British religious and political scientist

Adrian Pabst (born 1976) is a German religious scholar and political scientist who has published numerous books and essays on the role of ethics and religion in politics since 2009 as a professor at the University of Kent.

Pabst earned an MA in religious studies from the University of Cambridge, a Master of Science from the London School of Economics and a PhD in the history of political ideas and philosophy of religion from the University of Cambridge (2002–2006). He then conducted research at the University of Nottingham on a Leverhulme Early Career Fellowship (2007–09). In addition to German, he is fluent in English, French and Spanish.

In addition to his teaching and research work, Pabst frequently writes articles on geopolitics, political economy, Europe and religion in internationally renowned media such as the International Herald Tribune, The Guardian, The Moscow Times, The National, The Huffington Post, the Australian research portal The Conversation, ABC Rubrik Religion & Ethics and Les Échos.

Since 2007 he has been co-editor of the religious studies journal Telos and a member of the University of Nottingham Centre of Theology and Philosophy. In 2012 he joined the non-partisan think tank ResPublica.

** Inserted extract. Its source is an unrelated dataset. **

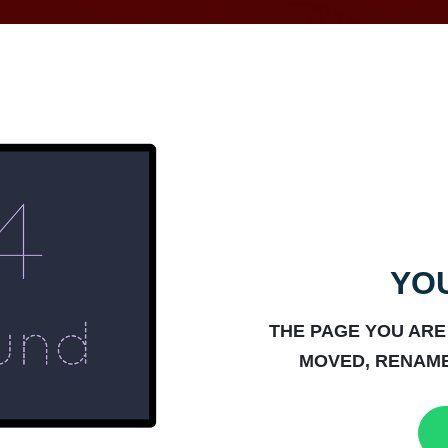
YOU
THE PAGE YOU ARE
MOVED, RENAME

His university states that the focus of his research is contemporary post-liberal politics and political economy.

== Books ==
- Radical orthodoxy pour une révolution théologique. Ad solem diff sofedis 2004
- Encounter between Eastern orthodoxy and radical orthodoxy transfiguring the world through the Word. Ashgate 2008
- The pope and Jesus of Nazareth : Christ, scripture and the Church. (mit Angus Paddison) SCM Press, Nottingham 2009
- The crisis of global capitalism : Pope Benedict XVI's social encyclical and the future of political economy, Essays. Wipf & Stock, 2011
- Metaphysics : the creation of hierarchy. W.B. Eerdmans, 2012.
- The Demons of Liberal Democracy. Polity Press, 160pp, 2019.
- Postliberal Politics: The Coming Era of Renewal (Polity, 2021)
- with Ian Geary, Adrian Pabst (Hrsg.): Blue Labour: Forging a New Politics, I.B. Tauris/Bloomsbury 2015, ISBN 9781784534912.